Wednesday, June 01, 2005

Want a Cigarette?

I started smoking when I was 19 years old. I thought I wouldn't eat so much but it didn't help,instead I had two bad habits. I ended up a chain smoker or as my Mom said, "You smoke like a chimney!" These words came from the wife of a two pack a day husband.

Smoking was more acceptable back then. I was allowed to smoke in the lab beside the acetone. After a drive with me, a huge puff of smoke released when the door opened but no one ever complained. It never occurred to me to quit. I was young and addicted.

When I was engaged, I bought a beautiful silver clutch and matching Bic's lighter cover to go with my wedding dress. Before the cash receipt was in my wallet, I knew I was doomed to quit before I would use them.

A fellow at work fasted for me while I clung on to the last butt. "Let go," he said, probably hoping to quit his fast. So I did.

I returned the clutch and lighter cover, had a wonderful smoke-free wedding but then two years later after my first daughter was born, I surprised myself by finding a cigarette in my hand, once again.

I did not want to have another child while I was smoking, but I finally decided that quitting again wasn't going to happen and decided to get pregnant anyways. Even though the doctor and nurses said it wasn't my fault, I was again determined to quit after a miscarriage.

No one offered to fast for me this time, but I believed that God could help me and had experience with the twelve steps already so I went to Nicotine Anonymous. I again experienced success in overcoming the nicotine habit. That was 14 years ago.
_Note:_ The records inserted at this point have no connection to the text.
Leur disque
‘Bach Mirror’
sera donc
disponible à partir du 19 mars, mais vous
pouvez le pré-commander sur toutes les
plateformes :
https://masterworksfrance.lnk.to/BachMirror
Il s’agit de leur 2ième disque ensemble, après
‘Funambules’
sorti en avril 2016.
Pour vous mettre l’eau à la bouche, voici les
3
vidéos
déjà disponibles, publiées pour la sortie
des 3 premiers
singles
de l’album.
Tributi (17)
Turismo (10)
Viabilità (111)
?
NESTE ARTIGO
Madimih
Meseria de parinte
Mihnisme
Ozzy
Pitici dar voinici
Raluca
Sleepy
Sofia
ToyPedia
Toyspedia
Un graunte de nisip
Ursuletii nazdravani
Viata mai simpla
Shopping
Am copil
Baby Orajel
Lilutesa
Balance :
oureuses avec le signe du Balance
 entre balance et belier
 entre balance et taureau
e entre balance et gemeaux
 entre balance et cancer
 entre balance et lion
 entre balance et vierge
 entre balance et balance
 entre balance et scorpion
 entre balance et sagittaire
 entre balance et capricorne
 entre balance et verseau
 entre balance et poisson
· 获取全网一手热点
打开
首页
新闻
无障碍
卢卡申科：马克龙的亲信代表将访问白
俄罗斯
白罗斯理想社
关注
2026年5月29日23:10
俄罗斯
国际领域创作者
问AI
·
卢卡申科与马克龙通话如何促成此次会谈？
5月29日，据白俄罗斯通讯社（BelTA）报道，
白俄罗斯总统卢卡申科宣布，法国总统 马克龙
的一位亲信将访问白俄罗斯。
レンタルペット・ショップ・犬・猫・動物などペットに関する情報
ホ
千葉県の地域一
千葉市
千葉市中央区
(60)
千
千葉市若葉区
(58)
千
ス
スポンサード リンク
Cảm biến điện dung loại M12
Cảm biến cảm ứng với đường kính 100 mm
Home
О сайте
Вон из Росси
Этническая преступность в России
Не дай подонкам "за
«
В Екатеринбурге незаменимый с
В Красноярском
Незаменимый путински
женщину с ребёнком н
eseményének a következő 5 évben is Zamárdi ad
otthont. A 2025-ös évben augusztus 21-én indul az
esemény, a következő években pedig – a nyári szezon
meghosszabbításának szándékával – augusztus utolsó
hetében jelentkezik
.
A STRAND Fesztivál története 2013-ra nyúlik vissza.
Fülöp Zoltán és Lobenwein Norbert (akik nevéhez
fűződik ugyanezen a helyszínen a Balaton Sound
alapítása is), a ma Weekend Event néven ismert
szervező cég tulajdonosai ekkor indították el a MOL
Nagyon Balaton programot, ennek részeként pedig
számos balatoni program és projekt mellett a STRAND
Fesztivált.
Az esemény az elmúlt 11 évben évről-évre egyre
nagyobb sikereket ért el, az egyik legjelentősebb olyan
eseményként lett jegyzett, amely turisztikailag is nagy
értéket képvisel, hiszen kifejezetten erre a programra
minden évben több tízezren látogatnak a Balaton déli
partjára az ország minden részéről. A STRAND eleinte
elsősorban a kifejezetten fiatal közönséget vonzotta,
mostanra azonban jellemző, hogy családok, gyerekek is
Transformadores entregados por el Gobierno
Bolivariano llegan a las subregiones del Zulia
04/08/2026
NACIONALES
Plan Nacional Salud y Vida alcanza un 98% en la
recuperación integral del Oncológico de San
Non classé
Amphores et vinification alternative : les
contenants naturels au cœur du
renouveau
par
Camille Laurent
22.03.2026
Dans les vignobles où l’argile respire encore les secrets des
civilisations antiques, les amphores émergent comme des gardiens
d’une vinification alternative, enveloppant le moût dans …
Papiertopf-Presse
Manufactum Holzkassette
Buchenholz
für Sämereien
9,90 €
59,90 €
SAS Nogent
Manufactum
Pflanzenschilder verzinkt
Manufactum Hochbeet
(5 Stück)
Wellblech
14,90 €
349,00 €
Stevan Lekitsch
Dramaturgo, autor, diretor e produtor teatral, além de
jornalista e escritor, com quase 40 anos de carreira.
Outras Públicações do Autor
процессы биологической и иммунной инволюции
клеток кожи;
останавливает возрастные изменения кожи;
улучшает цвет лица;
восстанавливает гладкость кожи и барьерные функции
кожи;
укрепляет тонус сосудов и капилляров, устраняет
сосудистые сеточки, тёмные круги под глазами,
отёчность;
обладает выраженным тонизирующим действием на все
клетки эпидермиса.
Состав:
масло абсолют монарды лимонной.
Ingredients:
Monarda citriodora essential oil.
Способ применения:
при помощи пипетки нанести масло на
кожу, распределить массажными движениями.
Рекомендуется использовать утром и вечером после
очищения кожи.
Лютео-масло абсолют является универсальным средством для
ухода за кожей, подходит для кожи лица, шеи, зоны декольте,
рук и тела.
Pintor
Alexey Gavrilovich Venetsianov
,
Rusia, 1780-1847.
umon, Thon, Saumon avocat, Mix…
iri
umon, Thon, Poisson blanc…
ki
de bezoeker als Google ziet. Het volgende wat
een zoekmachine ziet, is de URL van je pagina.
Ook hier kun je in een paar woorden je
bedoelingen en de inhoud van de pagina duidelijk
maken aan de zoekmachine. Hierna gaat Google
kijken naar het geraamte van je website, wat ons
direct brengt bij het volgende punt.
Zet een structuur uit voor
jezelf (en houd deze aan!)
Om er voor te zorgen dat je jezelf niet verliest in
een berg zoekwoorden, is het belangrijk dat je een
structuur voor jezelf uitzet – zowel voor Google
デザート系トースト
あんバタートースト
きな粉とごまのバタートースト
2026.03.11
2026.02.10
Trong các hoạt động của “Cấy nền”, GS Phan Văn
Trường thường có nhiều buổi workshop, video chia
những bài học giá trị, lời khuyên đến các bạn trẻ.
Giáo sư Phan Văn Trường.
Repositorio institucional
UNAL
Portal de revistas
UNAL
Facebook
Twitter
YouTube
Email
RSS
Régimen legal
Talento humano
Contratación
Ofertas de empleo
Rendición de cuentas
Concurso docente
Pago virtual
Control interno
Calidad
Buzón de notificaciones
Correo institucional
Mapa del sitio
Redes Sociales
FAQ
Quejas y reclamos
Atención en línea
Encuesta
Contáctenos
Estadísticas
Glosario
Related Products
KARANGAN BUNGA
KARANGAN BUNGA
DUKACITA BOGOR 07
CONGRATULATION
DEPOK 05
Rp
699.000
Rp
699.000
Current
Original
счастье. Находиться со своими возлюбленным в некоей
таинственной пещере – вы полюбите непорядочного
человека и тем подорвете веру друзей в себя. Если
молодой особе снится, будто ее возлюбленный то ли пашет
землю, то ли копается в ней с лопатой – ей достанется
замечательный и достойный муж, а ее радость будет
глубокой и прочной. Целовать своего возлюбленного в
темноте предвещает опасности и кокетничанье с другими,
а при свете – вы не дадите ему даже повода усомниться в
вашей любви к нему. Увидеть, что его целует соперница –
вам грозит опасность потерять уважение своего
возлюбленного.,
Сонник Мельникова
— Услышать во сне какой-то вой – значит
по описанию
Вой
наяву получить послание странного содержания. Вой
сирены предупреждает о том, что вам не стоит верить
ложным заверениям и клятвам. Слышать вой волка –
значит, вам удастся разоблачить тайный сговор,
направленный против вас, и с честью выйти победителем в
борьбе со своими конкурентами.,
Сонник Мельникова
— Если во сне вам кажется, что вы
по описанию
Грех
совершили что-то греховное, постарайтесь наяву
What helped me quit initially:
  1. Having a reason to quit.
  2. Doing the steps, especially having faith in my "Higher Power."
  3. Deep breathing. My lung capacity wasn't very good initially but I could feel that my lungs desired to open up to the more available oxygen.
  4. Having support.
  5. Realizing that the craving wasn't going to last. I only had to endure the discomfort for a little while.
  6. Taking up exercising. My body craved activity.
What helped me stay quit:
  1. I admit I didn't keep going to the twelve step group but I stayed long enough to get the help I needed plus do some twelfth step work, which is helping other people suffering from the same addiction.
  2. Never put the thought of smoking into my mind again although there were dreams that I continued to have for a couple of years after.
  3. Gratitude for the two other children I had afterwards.
  4. Addiction is a call for help and my addictions proved to be a great blessing in my life. As a result of them, I was forced to develop spiritually because I wanted to be free.

4 comments:

cuz said...

I have asthma pretty bad. If I tried to smoke a cigarette, I might die. I can't stand cigarette smoke in the slightest. I think it's awesome that you were able to quit and stay quit. And the dreams...I have dreams that I'm smoking. I don't know why. I've never smoked and no one in my immediate family smokes. And I also dream that I'm drinking. Also something that I've never done. Though I can't say the same for most of my family. But there I am, in this dream, smoking and drinking and berating myself. I promised myself I would never do this, and here I am puffing away. And the alcohol always tastes so sweet. But I do understand addiction and how hard it is to quit. Over-eating being my main thing. I can just look at myself and see the consequences of it. And it goes beyond my looks. But I just love food. I need some steps...

Carol said...

Cuz, Thanks for commenting.
I will write about more about addictions, later.

moira said...

Addictive behavior being rumored genetic, my dad was terrified I'd take one sip of alcohol and be lost forever. That wasn't the case, but I certainly tried in my early twenties. I also took up casual smoking for several years, but I could only stand the taste of clove cigarettes. I don't generally do either anymore.

I consider myself lucky, as I am escapist, and addiction would be an easy, but damaging, out. I suspect it's a control issue, for me, and that trumps just about everything.

Carol said...

Moira,
Yes, addiction is about having no control which is a very uncomfortable.